— Work required —
All that should be output is the block of lines below from the line with "deze instructies bijvoorbeeld" to the line with "handleiding voor", both included, exactly as written.

— Extracted material —
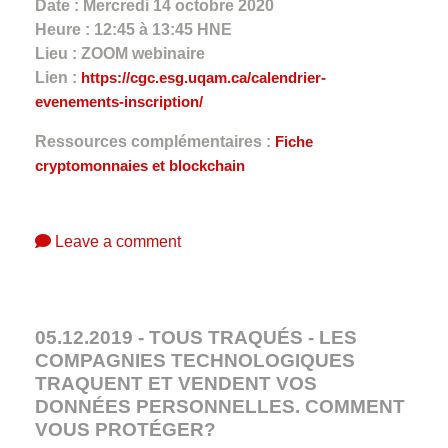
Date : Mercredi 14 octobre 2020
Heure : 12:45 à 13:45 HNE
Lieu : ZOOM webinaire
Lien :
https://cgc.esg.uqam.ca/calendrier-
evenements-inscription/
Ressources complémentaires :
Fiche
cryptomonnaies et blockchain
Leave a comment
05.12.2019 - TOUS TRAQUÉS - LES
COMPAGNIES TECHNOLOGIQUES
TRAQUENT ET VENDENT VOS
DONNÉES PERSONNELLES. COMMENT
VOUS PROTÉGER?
...
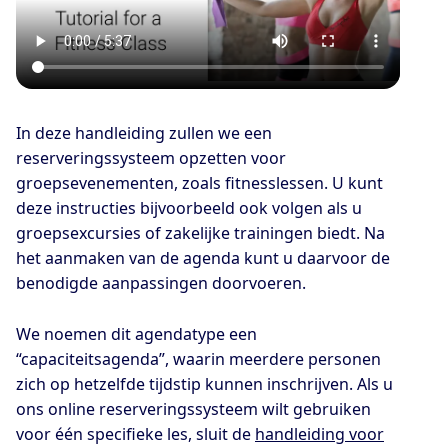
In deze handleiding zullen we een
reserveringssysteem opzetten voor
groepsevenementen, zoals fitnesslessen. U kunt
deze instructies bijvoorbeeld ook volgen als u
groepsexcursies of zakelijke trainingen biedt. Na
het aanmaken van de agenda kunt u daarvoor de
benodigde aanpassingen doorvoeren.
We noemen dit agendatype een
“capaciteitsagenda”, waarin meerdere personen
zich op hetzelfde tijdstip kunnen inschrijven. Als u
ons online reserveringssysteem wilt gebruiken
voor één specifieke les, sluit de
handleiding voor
==
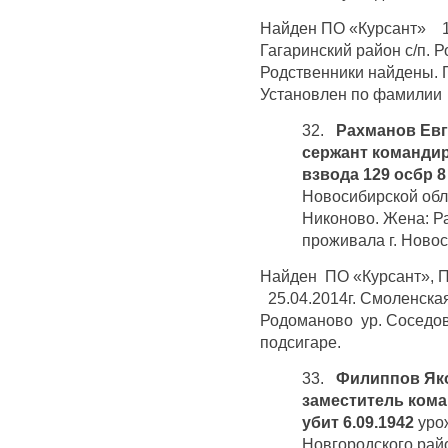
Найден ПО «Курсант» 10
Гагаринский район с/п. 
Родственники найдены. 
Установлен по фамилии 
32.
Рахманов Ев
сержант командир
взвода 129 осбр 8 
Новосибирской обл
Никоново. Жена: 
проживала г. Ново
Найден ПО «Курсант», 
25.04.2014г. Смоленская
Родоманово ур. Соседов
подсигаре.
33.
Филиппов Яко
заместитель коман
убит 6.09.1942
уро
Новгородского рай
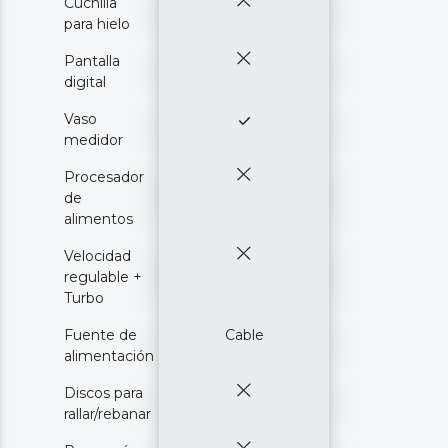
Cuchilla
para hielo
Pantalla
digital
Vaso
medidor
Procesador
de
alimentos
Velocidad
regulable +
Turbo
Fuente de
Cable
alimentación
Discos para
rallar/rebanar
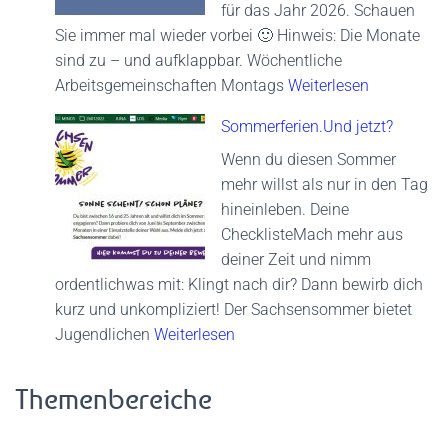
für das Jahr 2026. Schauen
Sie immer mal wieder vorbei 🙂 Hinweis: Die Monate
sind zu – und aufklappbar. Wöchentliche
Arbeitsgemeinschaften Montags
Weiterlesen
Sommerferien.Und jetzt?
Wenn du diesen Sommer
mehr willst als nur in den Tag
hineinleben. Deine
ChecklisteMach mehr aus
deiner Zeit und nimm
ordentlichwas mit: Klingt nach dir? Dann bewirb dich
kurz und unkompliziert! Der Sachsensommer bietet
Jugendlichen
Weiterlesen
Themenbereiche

— Solution to the exercise —
deze instructies bijvoorbeeld ook volgen als u
groepsexcursies of zakelijke trainingen biedt. Na
het aanmaken van de agenda kunt u daarvoor de
benodigde aanpassingen doorvoeren.
We noemen dit agendatype een
“capaciteitsagenda”, waarin meerdere personen
zich op hetzelfde tijdstip kunnen inschrijven. Als u
ons online reserveringssysteem wilt gebruiken
voor één specifieke les, sluit de
handleiding voor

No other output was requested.